The difficulty with that, as Gript has previously highlighted, is that deportation orders are largely left up to the individual themselves. They are expected to voluntarily deport, and it is generally only when they are found not to have done so, that the state enforces the order.
Minister McEntee stated that 285 removals have taken place so far in 2023.
However, in a reply to a Parliamentary Question from Sligo/Leitrim TD Marian Harkin on Tuesday, the Minister stated that while the numbers of deportation orders issued and signed this year has increased to 736 from 539 in 2022, that just 34 people have been physically deported.
It should also be noted that the numbers supplied to Deputy Harkin, on the number of orders signed, differ significantly from the numbers of deportation orders actually issued, as supplied in response to a Freedom of Information request supplied to Gript in November.
I am not certain as to what explains the discrepancy between the 549 deportation orders signed in 2022, and the 271 deportation orders issued in the same year according to the FOI response.

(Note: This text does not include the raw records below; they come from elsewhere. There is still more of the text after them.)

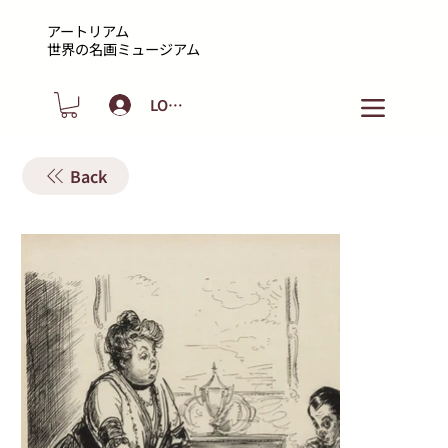
アートリアム
​世界の名画ミュージアム
LOGIN
Back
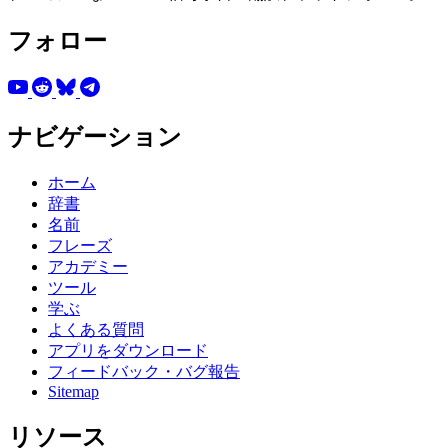
フォロー
ナビゲーション
ホーム
辞書
名前
フレーズ
アカデミー
ツール
学ぶ
よくある質問
アプリをダウンロード
フィードバック・バグ報告
Sitemap
リソース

Given that the first table shows that a total of 2,401 deportation orders have been signed since the start of 2019, but that just 352 people have actually been deported, as in having left the state, questions need to be posed regarding the numbers of removals. The numbers from the second table incidentally show that under 6% of the numbers of deportation orders appear to have been “effected.”
The chances of being deported on the figures supplied by the Department are less than 15% or under 6% depending on which one you accept. Presumably then, the numbers of removals are just a minor increase on those numbers if the authorities eventually do catch up with someone who has failed to “voluntarily remove” themselves from the state?

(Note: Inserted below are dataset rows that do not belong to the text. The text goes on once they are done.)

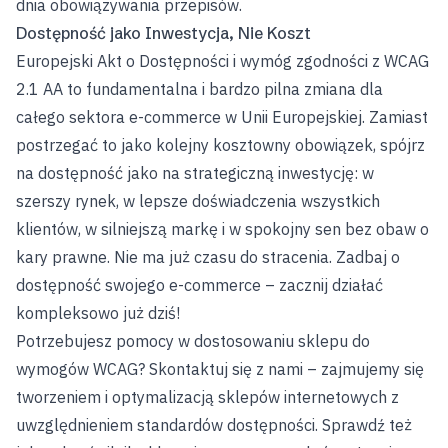
dnia obowiązywania przepisów.
Dostępność jako Inwestycja, Nie Koszt
Europejski Akt o Dostępności i wymóg zgodności z WCAG
2.1 AA to fundamentalna i bardzo pilna zmiana dla
całego sektora e-commerce w Unii Europejskiej. Zamiast
postrzegać to jako kolejny kosztowny obowiązek, spójrz
na dostępność jako na strategiczną inwestycję: w
szerszy rynek, w lepsze doświadczenia wszystkich
klientów, w silniejszą markę i w spokojny sen bez obaw o
kary prawne. Nie ma już czasu do stracenia. Zadbaj o
dostępność swojego e-commerce – zacznij działać
kompleksowo już dziś!
Potrzebujesz pomocy w dostosowaniu sklepu do
wymogów WCAG?
Skontaktuj się z nami
– zajmujemy się
tworzeniem i optymalizacją sklepów internetowych
z
uwzględnieniem standardów dostępności. Sprawdź też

In a separate question from Clare TD Michael McNamara, the Minister supplied statistics which indicate that whatever about the good intentions on the part of state officials to expedite the asylum process, particularly with regard to countries such as Georgia which she herself clearly believes is a problem, that the system will continue to be bogged down in appeals.
The total number of appeals lodged so far in 2023 is 4,057 which is more than the total of 3,186 appeals accepted by IPAT over the previous three years.

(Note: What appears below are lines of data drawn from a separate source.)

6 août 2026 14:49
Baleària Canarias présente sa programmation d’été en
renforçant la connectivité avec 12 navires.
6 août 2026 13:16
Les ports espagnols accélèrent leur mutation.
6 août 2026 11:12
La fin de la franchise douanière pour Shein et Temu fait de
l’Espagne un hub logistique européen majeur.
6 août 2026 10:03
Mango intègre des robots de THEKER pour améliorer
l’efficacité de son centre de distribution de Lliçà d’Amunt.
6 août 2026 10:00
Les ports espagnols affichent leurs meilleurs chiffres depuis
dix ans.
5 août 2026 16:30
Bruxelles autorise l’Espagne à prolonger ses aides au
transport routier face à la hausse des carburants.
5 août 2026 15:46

That, given the length of time which it takes for appeals to be processed is creating an insurmountable backlog, fuelled by an NGO activist sector and legal business with a clear interest in all of this.


The Sisyphus-like mountain that is faced by the appeals process is underlined by the fact that while the number of appeals accepted by IPAT in 2023 represented an increase of 2,882 or 245%, that the number of final decisions made only amounted to 1,425, an increase of just 125 or less than 10% on 2022.
Do the math, or the compound interest perhaps.
Figures also supplied to Clare Deputy Michael McNamara are an indication that Government sources who have been implying that the numbers applying for International Protection have fallen, and will be down over the entire year, might have waited until the end of the month.
While the numbers applying had fallen between March and July compared to the same period in 2022, the past four months have seen an increase year on year of 659 on the same period in 2022. Given the daily number of arrivals, 51 per day in the week ending December 3, the overall figure for the year will be close to the total for 2022.
What all of these figures, mutually contradictory as they might sometimes seem, prove is that not only is all of this a fit subject for debate but that there is no indication that the state is any closer to finding a solution to the crisis.